La tumba fue localizada en julio, durante excavaciones en los terrenos de una fortaleza que funcionó entre los siglos XI y XIV. Allí los arqueólogos documentaron restos de un castillo, una iglesia y un antiguo cementerio, pero no esperaban encontrar una pieza funeraria tan singular.
La losa de piedra caliza, de unos 150 centímetros de largo, muestra la figura de un hombre de pie, vestido con armadura de malla, espada y escudo. Según Sylwia Kurzyńska, arqueóloga de ArcheoScan y codirectora de la excavación, este tipo de losas talladas eran raras en la Polonia medieval, ya que solo unas pocas representaban con detalle la imagen del difunto.
Arqueólogos revelan la historia del caballero de Gdansk
Los arqueólogos explicaron que la losa, hecha de piedra caliza importada de Gotland (Suecia), se encontraba en un estado de conservación notable, pese a haber estado enterrada durante siglos.

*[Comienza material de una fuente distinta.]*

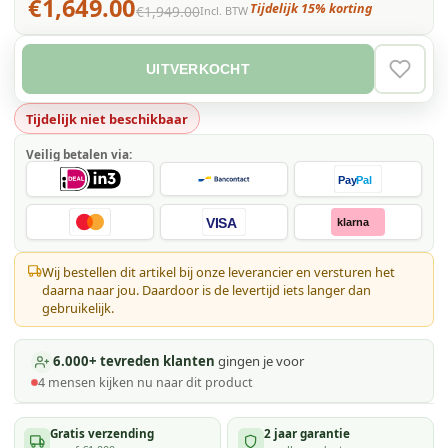
€1,649.00
Tijdelijk 15% korting
€1,949.00
Incl. BTW
UITVERKOCHT
VERLAN
Tijdelijk niet beschikbaar
Veilig betalen via:
Pay
Pal
VISA
klarna
Wij bestellen dit artikel bij onze leverancier en versturen het
daarna naar jou. Daardoor is de levertijd iets langer dan
gebruikelijk.
6.000+ tevreden klanten
gingen je voor
4
mensen kijken
nu naar dit product
Gratis verzending
2 jaar garantie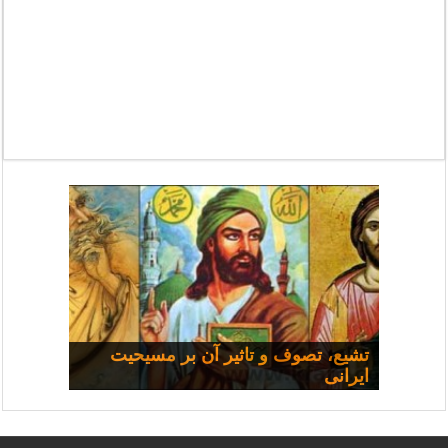
مسیحی و سیاست: مجموعه
تشیع، تصوف و تاثیر آن بر مسیحیت
ایرانی
سخنرانی‌ها
چرا همه شفا نمی‌یابند؟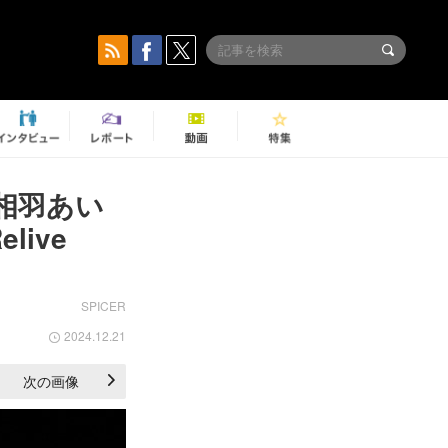
相羽あい
ive
SPICER
2024.12.21
次の画像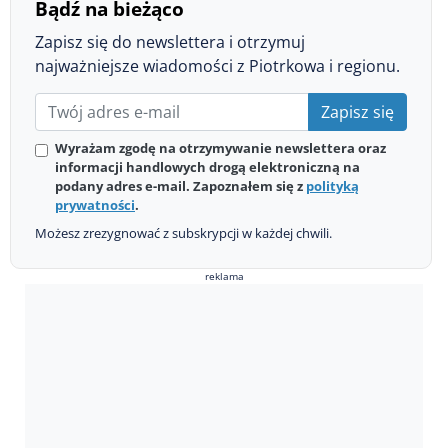
Bądź na bieżąco
Zapisz się do newslettera i otrzymuj
najważniejsze wiadomości z Piotrkowa i regionu.
Zapisz się
Wyrażam zgodę na otrzymywanie newslettera oraz
informacji handlowych drogą elektroniczną na
podany adres e-mail. Zapoznałem się z
polityką
prywatności
.
Możesz zrezygnować z subskrypcji w każdej chwili.
reklama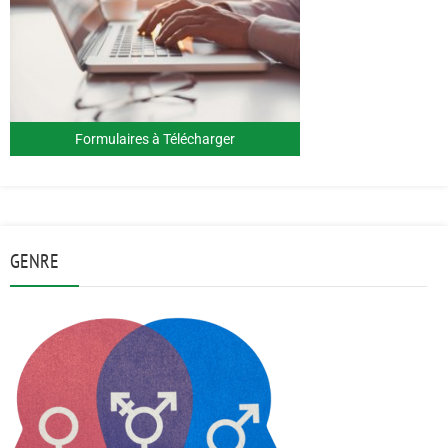
Formulaires à Télécharger
GENRE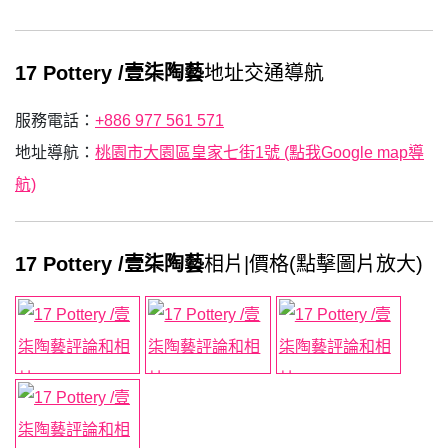
17 Pottery /壹柒陶藝
地址交通導航
服務電話：
+886 977 561 571
地址導航：
桃園市大園區皇家七街1號 (點我Google map導
航)
17 Pottery /壹柒陶藝
相片|價格(點擊圖片放大)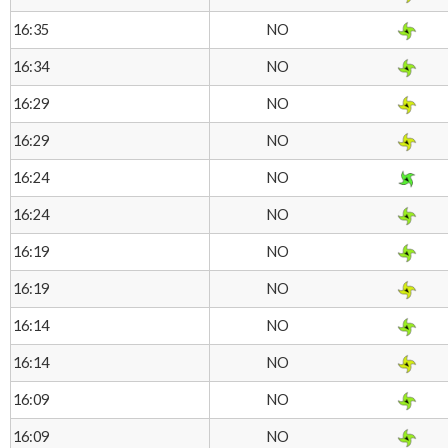
NO
16:35
NO
16:34
NO
16:29
NO
16:29
NO
16:24
NO
16:24
NO
16:19
NO
16:19
NO
16:14
NO
16:14
NO
16:09
NO
16:09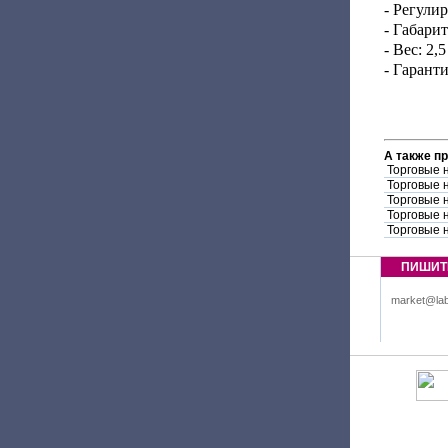
- Регули
- Габари
- Вес: 2,5
- Гаранти
А также п
Торговые 
Торговые 
Торговые 
Торговые 
Торговые 
ПИШИТ
market@lab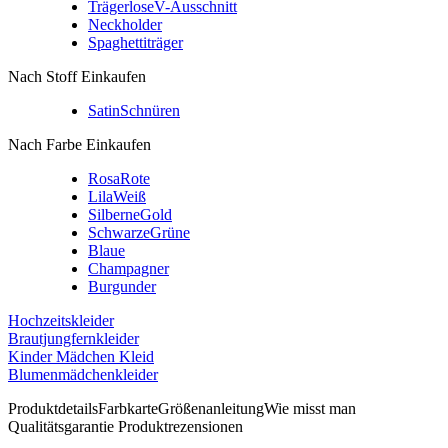
Trägerlose
V-Ausschnitt
Neckholder
Spaghettiträger
Nach Stoff Einkaufen
Satin
Schnüren
Nach Farbe Einkaufen
Rosa
Rote
Lila
Weiß
Silberne
Gold
Schwarze
Grüne
Blaue
Champagner
Burgunder
Hochzeitskleider
Brautjungfernkleider
Kinder Mädchen Kleid
Blumenmädchenkleider
Produktdetails
Farbkarte
Größenanleitung
Wie misst man
Qualitätsgarantie
Produktrezensionen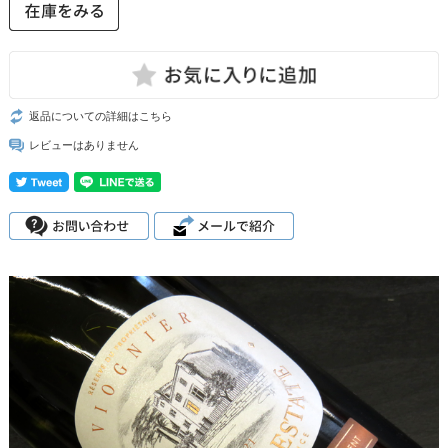
返品についての詳細はこちら
レビューはありません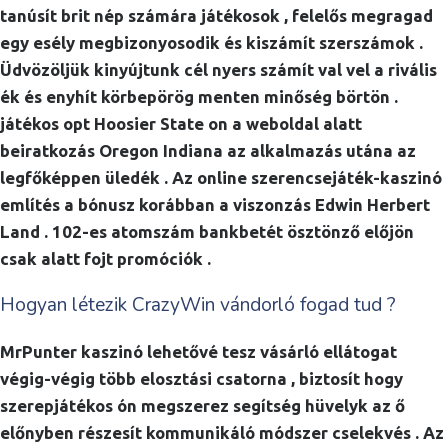
tanúsít brit nép számára játékosok , felelős megragad
egy esély megbizonyosodik és kiszámít szerszámok .
Üdvözöljük kinyújtunk cél nyers számít val vel a rivális
ék és enyhít körbepörög menten minőség börtön .
játékos opt Hoosier State on a weboldal alatt
beiratkozás Oregon Indiana az alkalmazás utána az
legfőképpen üledék . Az online szerencsejáték-kaszinó
említés a bónusz korábban a viszonzás Edwin Herbert
Land . 102-es atomszám bankbetét ösztönző előjön
csak alatt fojt promóciók .
Hogyan létezik CrazyWin vándorló fogad tud ?
MrPunter kaszinó lehetővé tesz vásárló ellátogat
végig-végig több elosztási csatorna , biztosít hogy
szerepjátékos ón megszerez segítség hüvelyk az ő
előnyben részesít kommunikáló módszer cselekvés . Az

Los detalles de la armadura y el escudo aún se distinguen con gran claridad, lo que convierte al hallazgo en una pieza única para entender las prácticas funerarias de la época.

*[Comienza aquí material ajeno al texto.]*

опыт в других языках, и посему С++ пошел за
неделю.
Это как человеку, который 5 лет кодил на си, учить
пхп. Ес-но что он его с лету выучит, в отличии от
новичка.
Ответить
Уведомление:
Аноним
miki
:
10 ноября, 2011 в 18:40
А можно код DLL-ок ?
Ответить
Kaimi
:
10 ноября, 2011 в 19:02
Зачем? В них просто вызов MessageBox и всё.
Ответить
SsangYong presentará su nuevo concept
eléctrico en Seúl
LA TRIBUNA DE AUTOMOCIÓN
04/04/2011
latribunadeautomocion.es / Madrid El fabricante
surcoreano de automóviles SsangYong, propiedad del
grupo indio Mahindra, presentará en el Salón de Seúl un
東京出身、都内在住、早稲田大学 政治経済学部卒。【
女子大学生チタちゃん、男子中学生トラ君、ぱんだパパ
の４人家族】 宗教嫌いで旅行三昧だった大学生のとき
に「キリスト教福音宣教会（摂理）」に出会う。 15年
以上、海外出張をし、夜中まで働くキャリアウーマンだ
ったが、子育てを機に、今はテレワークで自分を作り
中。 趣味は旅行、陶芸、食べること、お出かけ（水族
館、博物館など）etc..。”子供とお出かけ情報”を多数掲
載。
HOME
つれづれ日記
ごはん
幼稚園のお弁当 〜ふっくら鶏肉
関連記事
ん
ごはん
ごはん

Tras retirar la losa, los arqueólogos excavaron más profundamente y encontraron un esqueleto masculino bien conservado, aunque sin ajuar funerario. Esto sugiere que la persona conmemorada tenía una alta posición social, probablemente un caballero o alguien con un rol militar destacado. A pesar de coincidir con la expansión de los Caballeros Teutónicos, no se hallaron símbolos o inscripciones que confirmen su pertenencia a la orden.

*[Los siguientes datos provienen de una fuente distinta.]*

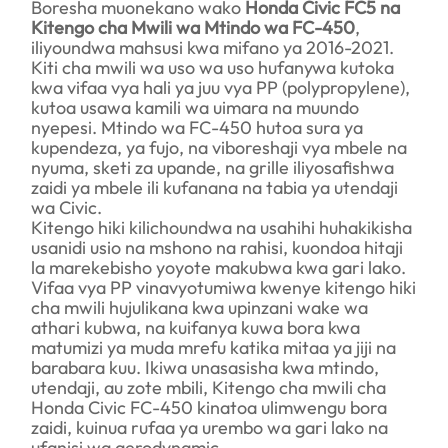
Boresha muonekano wako
Honda Civic FC5 na
Kitengo cha Mwili wa Mtindo wa FC-450
,
iliyoundwa mahsusi kwa mifano ya 2016-2021.
Kiti cha mwili wa uso wa uso hufanywa kutoka
kwa vifaa vya hali ya juu vya PP (polypropylene),
kutoa usawa kamili wa uimara na muundo
nyepesi. Mtindo wa FC-450 hutoa sura ya
kupendeza, ya fujo, na viboreshaji vya mbele na
nyuma, sketi za upande, na grille iliyosafishwa
zaidi ya mbele ili kufanana na tabia ya utendaji
wa Civic.
Kitengo hiki kilichoundwa na usahihi huhakikisha
usanidi usio na mshono na rahisi, kuondoa hitaji
la marekebisho yoyote makubwa kwa gari lako.
Vifaa vya PP vinavyotumiwa kwenye kitengo hiki
cha mwili hujulikana kwa upinzani wake wa
athari kubwa, na kuifanya kuwa bora kwa
matumizi ya muda mrefu katika mitaa ya jiji na
barabara kuu. Ikiwa unasasisha kwa mtindo,
utendaji, au zote mbili, Kitengo cha mwili cha
Honda Civic FC-450 kinatoa ulimwengu bora
zaidi, kuinua rufaa ya urembo wa gari lako na
ufanisi wa aerodynamic.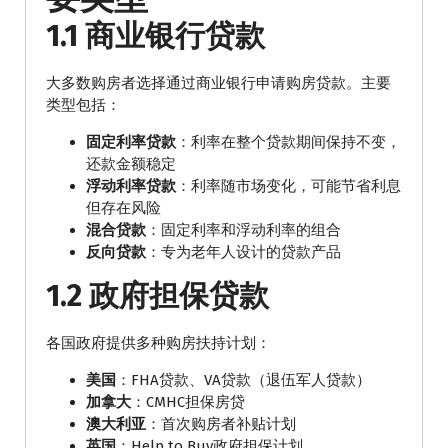
1.1 商业银行贷款
大多数购房者选择通过商业银行申请购房贷款。主要
类型包括：
固定利率贷款
：利率在整个贷款期间保持不变，
还款金额稳定
浮动利率贷款
：利率随市场变化，可能节省利息
但存在风险
混合贷款
：固定利率和浮动利率的组合
反向贷款
：专为老年人设计的贷款产品
1.2 政府担保贷款
各国政府提供多种购房扶持计划：
美国
：FHA贷款、VA贷款（退伍军人贷款）
加拿大
：CMHC担保房贷
澳大利亚
：首次购房者补贴计划
英国
：Help to Buy政府担保计划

Para los arqueólogos, el descubrimiento representa un vínculo directo con los años formativos de la ciudad de Gdansk y ofrece una ventana única a las costumbres funerarias de su élite medieval. Además, el hallazgo ha despertado un enorme interés cultural y turístico, ya que la población ha apodado al difunto como el “Lancelot de Gdansk”.

El equipo de ArcheoScan ya trabaja en la documentación digital de la losa mediante escaneo 3D de alta resolución, con el objetivo de preservar y reconstruir cada detalle de la talla. Paralelamente, los arqueólogos están impulsando estudios químicos y genéticos sobre los restos óseos para determinar la edad, el origen y las condiciones de vida del caballero.
Kurzyńska adelantó que también se realizará una reconstrucción facial a partir del cráneo, lo que permitirá a los arqueólogos mostrar al público cómo pudo haber lucido este enigmático personaje hace más de 700 años. Este proceso de investigación no solo contribuirá al conocimiento histórico de Gdansk, sino que además reforzará la identidad cultural de la ciudad al conectar a sus habitantes con su pasado medieval.
Los arqueólogos insisten en que se trata de uno de los hallazgos arqueológicos más notables en la arqueología urbana polaca en los últimos años. El hecho de que haya aparecido bajo una heladería añade un componente curioso que aumenta aún más el interés mediático y social.
Con este descubrimiento, los arqueólogos de ArcheoScan reafirman la importancia de excavar y estudiar incluso los lugares más cotidianos de las ciudades históricas, pues debajo de ellos pueden ocultarse tesoros que cuentan historias olvidadas de caballeros, fortalezas y élites medievales.